---------- Exercise materials
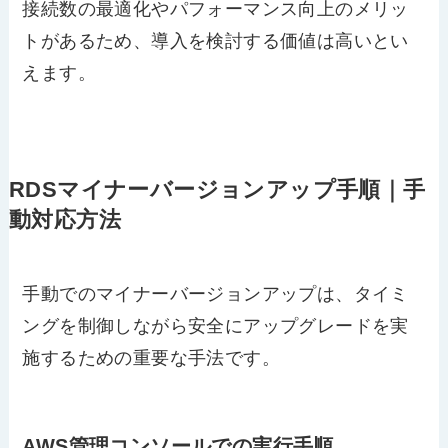
接続数の最適化やパフォーマンス向上のメリッ
トがあるため、導入を検討する価値は高いとい
えます。
RDSマイナーバージョンアップ手順｜手
動対応方法
手動でのマイナーバージョンアップは、タイミ
ングを制御しながら安全にアップグレードを実
施するための重要な手法です。
AWS管理コンソールでの実行手順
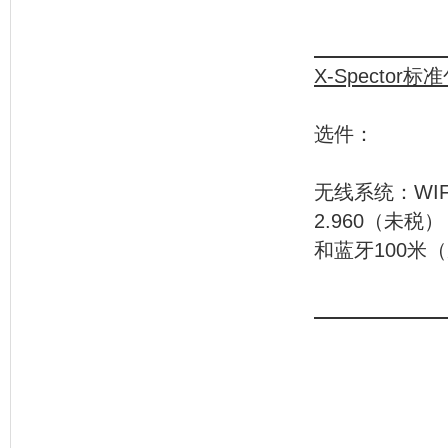
X-Spector
标准
选件：
无线系统：W
2.960（未税）
和蓝牙100米
欧元
以下空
--------------------
*Exercise objective*.
Set the records down again precisely, skipping every image.

*Written answer*.
接続数の最適化やパフォーマンス向上のメリッ
トがあるため、導入を検討する価値は高いとい
えます。
RDSマイナーバージョンアップ手順｜手
動対応方法
手動でのマイナーバージョンアップは、タイミ
ングを制御しながら安全にアップグレードを実
施するための重要な手法です。
AWS管理コンソールでの実行手順
X-Spector
标准
选件：
无线系统：W
2.960（未税）
和蓝牙100米
欧元
以下空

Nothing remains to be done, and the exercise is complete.